Hay varones y mujeres que pierden el deseo sexual, en parte, porque se sienten culpables de sentir placer o buscar algún tipo de retribución sensual, en el contexto de la pérdida de un ser amado. Por eso, cuando algunos ven que su pareja, le sucede todo lo contrario, que busca precisamente la vida sexual como un medio de evasión o porque es su manera de olvidar por algún momento el dolor que está sintiendo, se sienten traicionados o culpables.

En el mismo contexto anterior. Cada persona vive su dolor de manera diferente y expresa sus apetencias también de forma distinta. Entenderlo, conversarlo, respetarlo, es primordial, para evitar conflictos y sufrimientos anexos al dolor que ya se está sintiendo.

Negación

La mente en su complejidad a veces inventa caminos para evadir el dolor, uno de los senderos más transitados por los dolientes que pierden a un hijo es la negación. No enfrentan el hecho ineludible de que el hijo ya no está. Por lo tanto, se centran tanto en el dolor, que caen en juegos de negación.

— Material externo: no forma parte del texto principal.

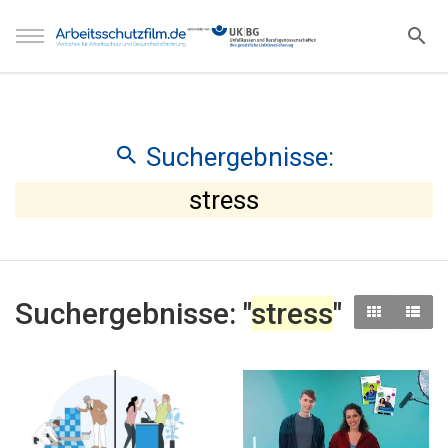
Suchergebnisse:
stress
Suchergebnisse: "
stress
"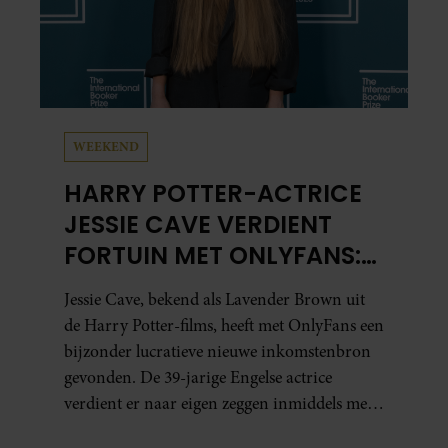
WEEKEND
HARRY POTTER-ACTRICE
JESSIE CAVE VERDIENT
FORTUIN MET ONLYFANS:
‘MEER DAN IN HELE
Jessie Cave, bekend als Lavender Brown uit
ACTEERCARRIÈRE’
de Harry Potter-films, heeft met OnlyFans een
bijzonder lucratieve nieuwe inkomstenbron
gevonden. De 39-jarige Engelse actrice
verdient er naar eigen zeggen inmiddels meer
mee dan met al haar acteerwerk bij elkaar.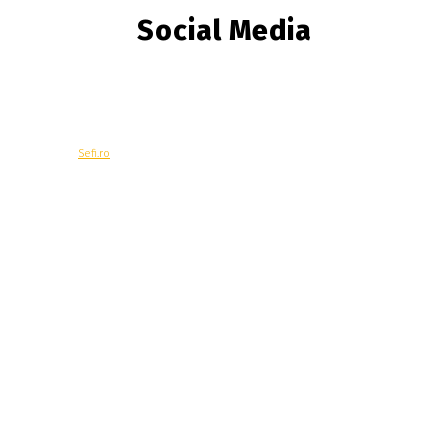
Social Media
© Copyright -
Sefi.ro
Economie
Contacteaza-ne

Hay personas que siguen preparando comida para el que partió, que hablan con el que no está, que se ocupan de tareas que el hijo que no está hacía, etc. Todo eso, de algún modo, es negar el hecho de que la muerte cuando viene es definitiva.

Olvidarse de ser pareja

El psiquiatra Carlos Bianchi, señala que:

Cuando la pareja es dramáticamente conmovida por la muerte de un hijo, es comprensible que cada uno de los padres esté sumergido en su propio dolor y que la relación de pareja no esté, en ese momento, en el primer lugar de sus preocupaciones.
Las parejas que se olvidan de ser pareja en medio de su dolor, no logran entender que cuando el funeral pase, cuando los pésames ya no estén, que cuando los amigos se marchen, cuando los familiares ya no estén, sólo se tendrán el uno al otro. Por lo tanto, es imperioso acompañarse y servir de apoyo uno al otro. Lo necesitarán para más adelante, cuando vengan momentos de desánimo, que son normales, pero que se viven mejor cuando la pareja está presente no sólo en cuerpo sino activamente.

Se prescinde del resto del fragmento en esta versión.